Nowadays, anyone can take photos, thanks to the proliferation of smartphones. In fact, many people rank photo quality and camera specifications as two of the most important features of their smartphone. But taking a good photograph has more to it than just good technical specifications. If you’re looking to up your photo game as a beginner, you need to follow these photography tips and tricks.
The power of composition
Composition can take a photo from good to great with just a few adjustments. For example, always think of composing your photo using a technique called the “rule of thirds.” Think about separating your photo into a grid of equally sized squares. The grid should be three squares wide and two squares tall if you’re taking a landscape, or horizontal, photo, and vice versa if your photo is a portrait, or vertical. Once you’ve mentally divided your photo into squares, it’s time to set up the composition of your photo. You want to always make for that the focus or subject of your photo is aligned with one of the places where two lines in your grid match up.
For example, if you’re taking a photo at a tourist destination like Pearl Harbor where it’s important to get the background and your family in the photo, it’s best to use a horizontal photo that aligns your family in the bottom right or left of the photo. Even if you’re composing a picture of just one person, it’s a good idea to use the rule of thirds to line up one of their eyes so that they remain a focal point in the portrait.
Angles are everything
Another tip for taking portraits or selfies is to use angles to your advantage. You may have heard the old adage that a camera “adds ten pounds,” but in actuality, poorly-composed photography is what makes some photos unflattering. If you take a photo from above slightly, that is one way to make a subject look thinner. Another strategy is to have the person who you’re taking a photo of tilt their chin down slightly. This accentuates their jawline and mitigates the possibility that their photo has harsh shadows that make it look like they have more than one chin. While simple, these two tricks alone can take your photo a few steps closer to model status.
Practice makes perfect
One final aspect to note about getting into photography is to realize that becoming a great photographer doesn’t happen overnight. You need time and space to practice, so that you can internalize a variety of techniques and make them second nature. It’s also a good idea to keep every photo that you take, so that you can refer back to them every week or month to monitor your progress and critique old photos that used to be your personal best. This means having lots of storage. The cloud offers a wide range of options to choose from. While many people use platforms that have multiple functions like document storage and sharing, a dedicated smart home photo solution like Ibi may be a better option for beginner photographers. This review of ibi goes into greater detail regarding the benefits of a photo-first cloud storage solution.

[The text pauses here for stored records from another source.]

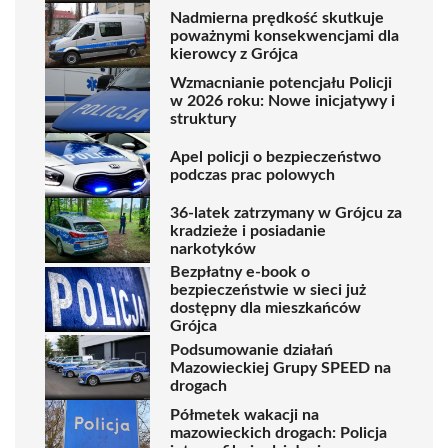
Nadmierna prędkość skutkuje
poważnymi konsekwencjami dla
kierowcy z Grójca
Wzmacnianie potencjału Policji
w 2026 roku: Nowe inicjatywy i
struktury
Apel policji o bezpieczeństwo
podczas prac polowych
36-latek zatrzymany w Grójcu za
kradzieże i posiadanie
narkotyków
Bezpłatny e-book o
bezpieczeństwie w sieci już
dostępny dla mieszkańców
Grójca
Podsumowanie działań
Mazowieckiej Grupy SPEED na
drogach
Półmetek wakacji na
mazowieckich drogach: Policja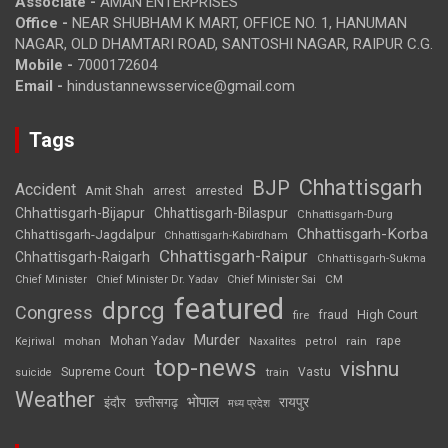
Associate -
AMAN ENTERPRISES
Office -
NEAR SHUBHAM K MART, OFFICE NO. 1, HANUMAN
NAGAR, OLD DHAMTARI ROAD, SANTOSHI NAGAR, RAIPUR C.G.
Mobile -
7000172604
Email -
hindustannewsservice@gmail.com
Tags
Chhattisgarh
BJP
Accident
Amit Shah
arrested
arrest
Chhattisgarh-Bijapur
Chhattisgarh-Bilaspur
Chhattisgarh-Durg
Chhattisgarh-Korba
Chhattisgarh-Jagdalpur
Chhattisgarh-Kabirdham
Chhattisgarh-Raipur
Chhattisgarh-Raigarh
Chhattisgarh-Sukma
CM
Chief Minister
Chief Minister Dr. Yadav
Chief Minister Sai
featured
dprcg
Congress
High Court
fire
fraud
Murder
rape
Mohan Yadav
Naxalites
rain
Kejriwal
mohan
petrol
top-news
vishnu
Supreme Court
Vastu
suicide
train
Weather
भोपाल
रायपुर
इंदौर
छत्तीसगढ़
मध्य प्रदेश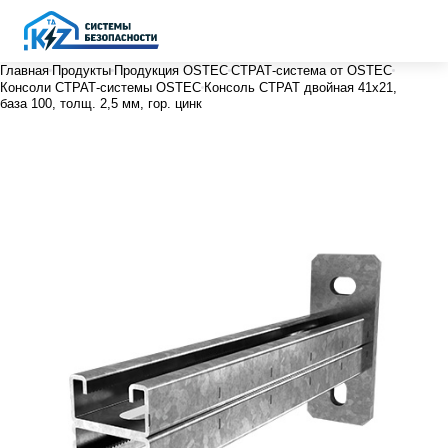
Главная
Продукты
Продукция OSTEC
СТРАТ-система от OSTEC
Консоли СТРАТ-системы OSTEC
Консоль СТРАТ двойная 41х21,
база 100, толщ. 2,5 мм, гор. цинк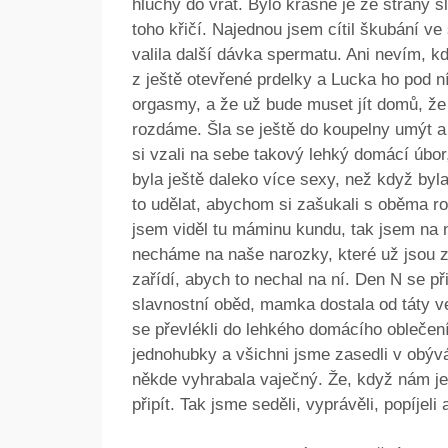
hluchý do vrat. Bylo krásné je ze strany s
toho křičí. Najednou jsem cítil škubání v
valila další dávka spermatu. Ani nevím, kd
z ještě otevřené prdelky a Lucka ho pod ní
orgasmy, a že už bude muset jít domů, že 
rozdáme. Šla se ještě do koupelny umýt a
si vzali na sebe takový lehký domácí úbor
byla ještě daleko více sexy, než když byla
to udělat, abychom si zašukali s oběma ro
jsem viděl tu máminu kundu, tak jsem na n
necháme na naše narozky, které už jsou z
zařídí, abych to nechal na ní. Den N se při
slavnostní oběd, mamka dostala od táty v
se převlékli do lehkého domácího oblečen
jednohubky a všichni jsme zasedli v obý
někde vyhrabala vaječný. Že, když nám je
připít. Tak jsme seděli, vyprávěli, popíjeli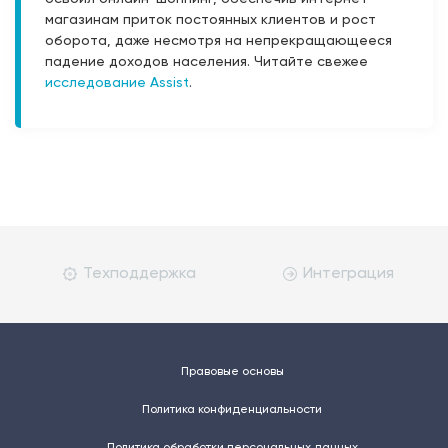
магазинам приток постоянных клиентов и рост
оборота, даже несмотря на непрекращающееся
падение доходов населения. Читайте свежее
исследование Assist
.
Техподдержка
Интеграция
Правовые основы
Политика конфиденциальности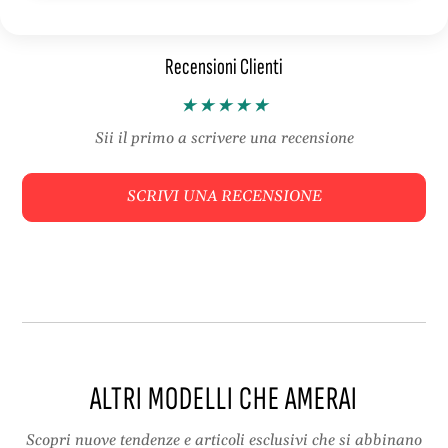
,
g
t
l
Recensioni Clienti
a
i
g
o
l
l
i
o
Sii il primo a scrivere una recensione
o
o
l
s
SCRIVI UNA RECENSIONE
o
e
o
k
s
n
e
i
k
t
n
a
i
u
t
t
a
u
ALTRI MODELLI CHE AMERAI
u
n
t
n
u
o
Scopri nuove tendenze e articoli esclusivi che si abbinano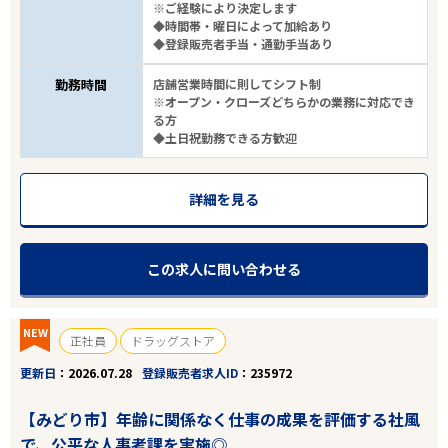
※ご経験により決定します
◆時間帯・曜日によって加給あり
◆登録販売者手当・通勤手当あり
勤務時間
店舗営業時間に則してシフト制
※オープン・クローズどちらかの業務に対応でき
る方
◆土日祝勤務できる方歓迎
詳細を見る
この求人に問い合わせる
NEW
正社員
ドラッグストア
更新日
2026.07.28
登録販売者求人ID
235972
【みどり市】年齢に関係なく仕事の成果を評価する社風
で、公平な人事考課を実施◎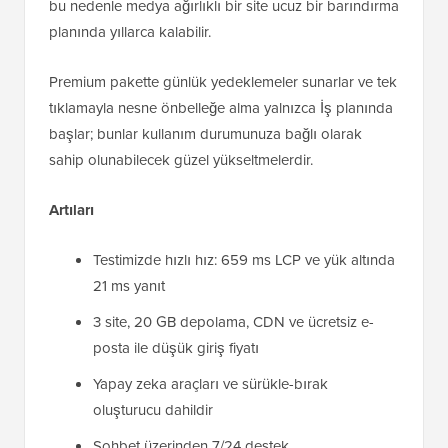
bu nedenle medya ağırlıklı bir site ucuz bir barındırma
planında yıllarca kalabilir.
Premium pakette günlük yedeklemeler sunarlar ve tek
tıklamayla nesne önbelleğe alma yalnızca İş planında
başlar; bunlar kullanım durumunuza bağlı olarak
sahip olunabilecek güzel yükseltmelerdir.
Artıları
Testimizde hızlı hız: 659 ms LCP ve yük altında
21 ms yanıt
3 site, 20 GB depolama, CDN ve ücretsiz e-
posta ile düşük giriş fiyatı
Yapay zeka araçları ve sürükle-bırak
oluşturucu dahildir
Sohbet üzerinden 7/24 destek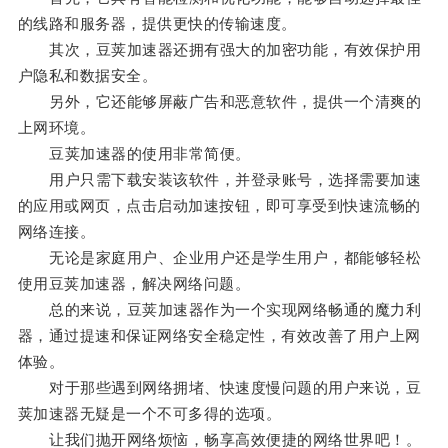
的线路和服务器，提供更快的传输速度。
其次，豆荚加速器还拥有强大的加密功能，有效保护用
户隐私和数据安全。
另外，它还能够屏蔽广告和恶意软件，提供一个清爽的
上网环境。
豆荚加速器的使用非常简便。
用户只需下载安装该软件，并登录账号，选择需要加速
的应用或网页，点击启动加速按钮，即可享受到快速流畅的
网络连接。
无论是家庭用户、企业用户还是学生用户，都能够轻松
使用豆荚加速器，解决网络问题。
总的来说，豆荚加速器作为一个实现网络畅通的魔力利
器，通过提速和保证网络安全稳定性，有效改善了用户上网
体验。
对于那些遇到网络拥堵、快速度慢问题的用户来说，豆
荚加速器无疑是一个不可多得的选项。
让我们抛开网络烦恼，畅享高效便捷的网络世界吧！。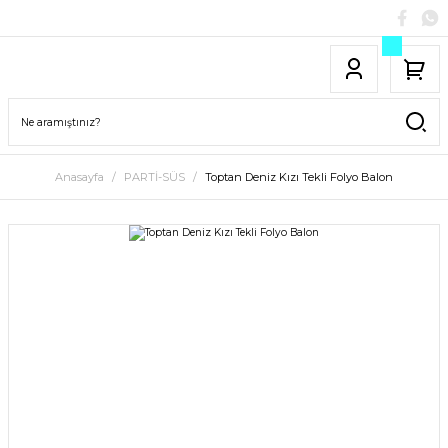
Anasayfa
PARTİ-SÜS
Toptan Deniz Kızı Tekli Folyo Balon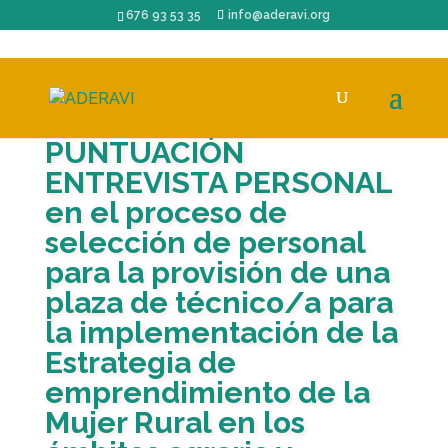
676 93 53 35
info@aderavi.org
PUNTUACIÓN
ENTREVISTA PERSONAL
en el proceso de
selección de personal
para la provisión de una
plaza de técnico/a para
la implementación de la
Estrategia de
emprendimiento de la
Mujer Rural en los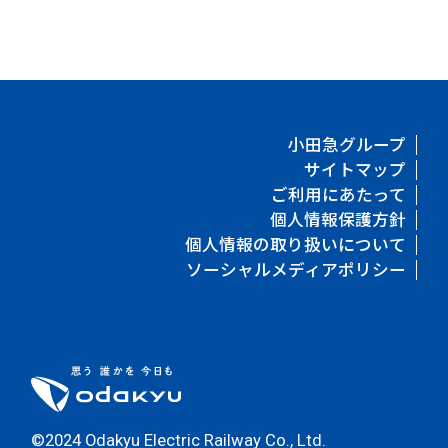
小田急グループ
サイトマップ
ご利用にあたって
個人情報保護方針
個人情報の取り扱いについて
ソーシャルメディアポリシー
©2024 Odakyu Electric Railway Co., Ltd.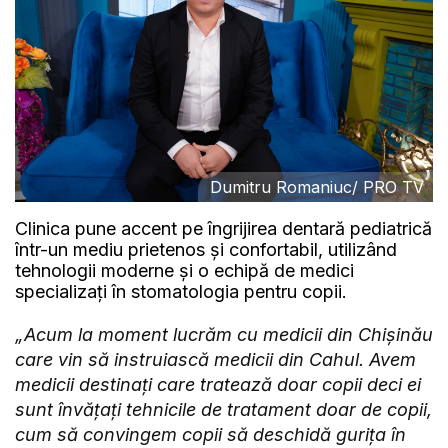
Dumitru Romaniuc/ PRO TV
Clinica pune accent pe îngrijirea dentară pediatrică
într-un mediu prietenos și confortabil, utilizând
tehnologii moderne și o echipă de medici
specializați în stomatologia pentru copii.
„Acum la moment lucrăm cu medicii din Chișinău
care vin să instruiască medicii din Cahul. Avem
medicii destinați care tratează doar copii deci ei
sunt învățați tehnicile de tratament doar de copii,
cum să convingem copii să deschidă gurița în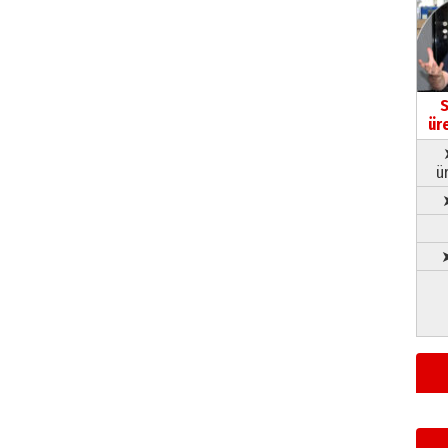
S
ür
ü
➤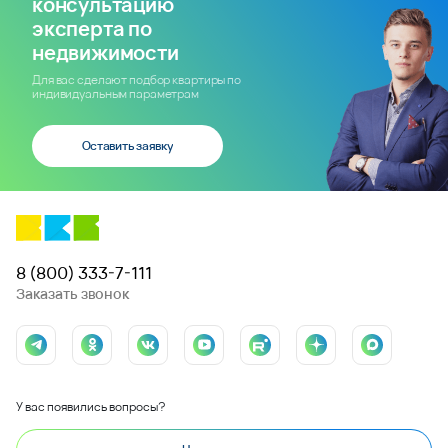
консультацию
эксперта по
недвижимости
Для вас сделают подбор квартиры по
индивидуальным параметрам
Оставить заявку
8 (800) 333-7-111
Заказать звонок
У вас появились вопросы?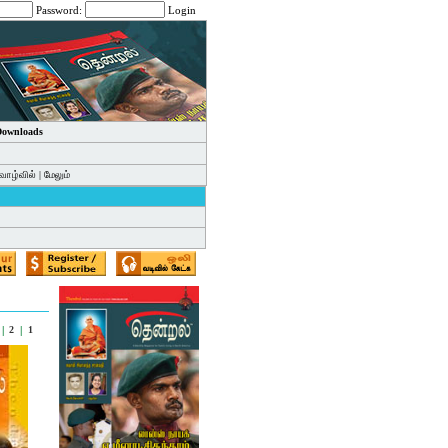
Password:
Login
 Downloads
வாழ்வில்
|
மேலும்
|
2
|
1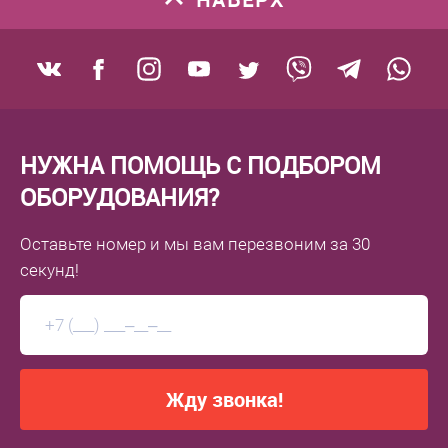
НУЖНА ПОМОЩЬ С ПОДБОРОМ
ОБОРУДОВАНИЯ?
Оставьте номер
и мы вам перезвоним
за 30
секунд!
Жду звонка!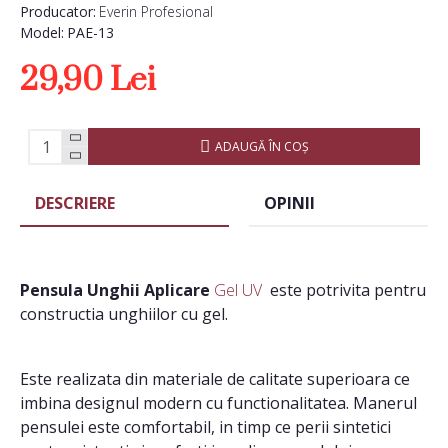
Producator:
Everin Profesional
Model:
PAE-13
29,90 Lei
ADAUGĂ ÎN COŞ
DESCRIERE
OPINII
Pensula Unghii Aplicare
Gel UV
este potrivita pentru
constructia unghiilor cu gel.
Este realizata din materiale de calitate superioara ce
imbina designul modern cu functionalitatea. Manerul
pensulei este comfortabil, in timp ce perii sintetici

Whether you’re learning to take photos on your iPhone or have just purchased a new DSLR camera and a kit lens, the key principles of photography remain the same for any beginner. Focus on composition first and foremost before digging deeper into settings like exposure and ISO, since many cameras can adjust those settings automatically with great accuracy. Most importantly, don’t expect to take great photographs right away. With practice, though, you should be able to capture some stunning moments with your camera.